(Task input Opens)

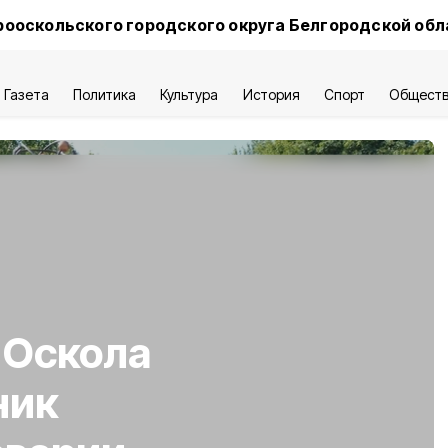
ооскольского городского округа Белгородской обл
Газета
Политика
Культура
История
Спорт
Общест
 Оскола
ник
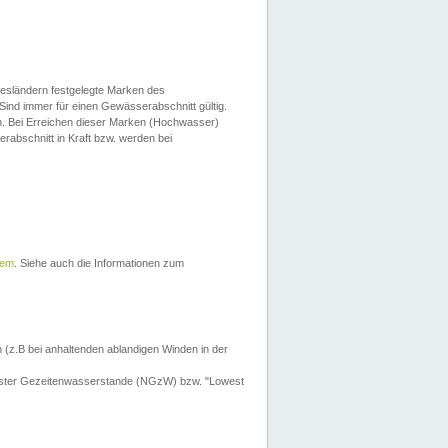
esländern festgelegte Marken des
Sind immer für einen Gewässerabschnitt gültig.
. Bei Erreichen dieser Marken (Hochwasser)
erabschnitt in Kraft bzw. werden bei
tem
. Siehe auch die Informationen zum
 (z.B bei anhaltenden ablandigen Winden in der
drigster Gezeitenwasserstande (NGzW) bzw. "Lowest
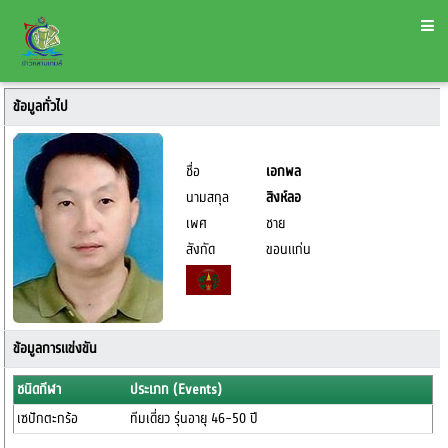
ข้อมูลทั่วไป
ชื่อ
เอกพล
นามสกุล
สิงห์ลอ
เพศ
ชาย
สังกัด
ขอนแก่น
ข้อมูลการแข่งขัน
ชนิดกีฬา
ประเภท (Events)
เซปักตะกร้อ
ทีมเดี่ยว รุ่นอายุ 46-50 ปี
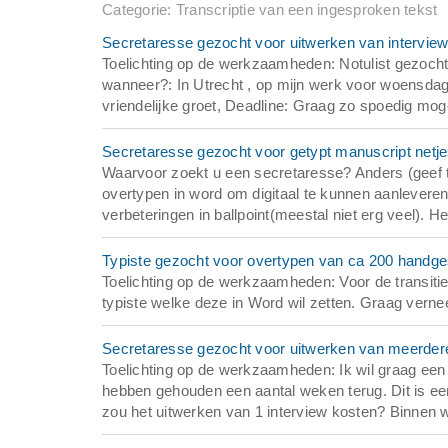
Categorie: Transcriptie van een ingesproken tekst
Secretaresse gezocht voor uitwerken van intervie
Toelichting op de werkzaamheden: Notulist gezoch
wanneer?: In Utrecht , op mijn werk voor woensdag
vriendelijke groet, Deadline: Graag zo spoedig moge
Secretaresse gezocht voor getypt manuscript netje
Waarvoor zoekt u een secretaresse? Anders (geef to
overtypen in word om digitaal te kunnen aanleveren 
verbeteringen in ballpoint(meestal niet erg veel). H
Typiste gezocht voor overtypen van ca 200 handg
Toelichting op de werkzaamheden: Voor de transit
typiste welke deze in Word wil zetten. Graag vernee
Secretaresse gezocht voor uitwerken van meerdere
Toelichting op de werkzaamheden: Ik wil graag een 
hebben gehouden een aantal weken terug. Dit is ee
zou het uitwerken van 1 interview kosten? Binnen w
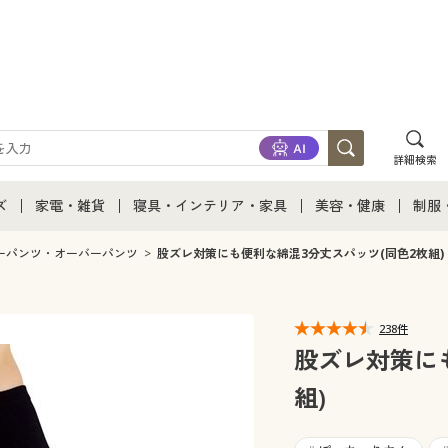
詳細検索
ズ
家電・雑貨
寝具・インテリア・家具
美容・健康
制服
て
ズ通販すべて
家電・雑貨すべて
寝具・インテリア・家具通販すべて
美容・健康通販すべ
制服
ーパンツ・オーバーパンツ
股ズレ対策にも便利な綿混3分丈スパッツ(同色2枚組)
ズファッション
家電
家具・収納
美容・健康・サプリ
制服
238件
ズ下着
キッチン・雑貨・日用品
寝具・ベッド
ジュ
股ズレ対策に
組)
着
カーテン・ラグ・ファブリック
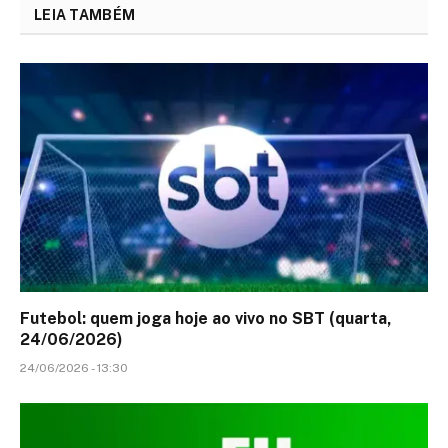
LEIA TAMBÉM
Futebol: quem joga hoje ao vivo no SBT (quarta,
24/06/2026)
24/06/2026 - 13:30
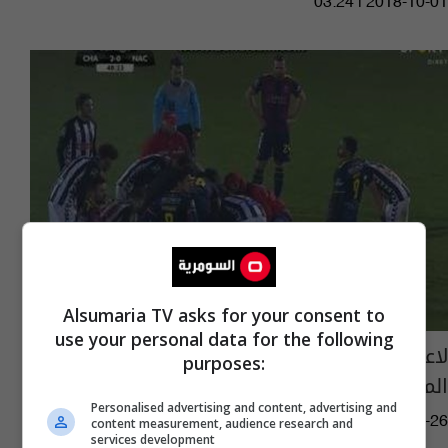
03:24 | 2018-10-01
Alsumaria TV asks for your consent to
use your personal data for the following
لاعب جزائري ينجو من موت محقق في إحدى
purposes:
المباريات
Personalised advertising and content, advertising and
01:32 | 2017-01-26
content measurement, audience research and
services development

(Task input Closes)

§ About this exercise
The response should be the listing above, limited to the lines between the one holding "verbeteringen in ballpoint(meestal" and the one holding "hebben gehouden een", inclusive, reproduced exactly.

§ Reply to the task
verbeteringen in ballpoint(meestal niet erg veel). H
Typiste gezocht voor overtypen van ca 200 handg
Toelichting op de werkzaamheden: Voor de transit
typiste welke deze in Word wil zetten. Graag vernee
Secretaresse gezocht voor uitwerken van meerdere
Toelichting op de werkzaamheden: Ik wil graag een 
hebben gehouden een aantal weken terug. Dit is ee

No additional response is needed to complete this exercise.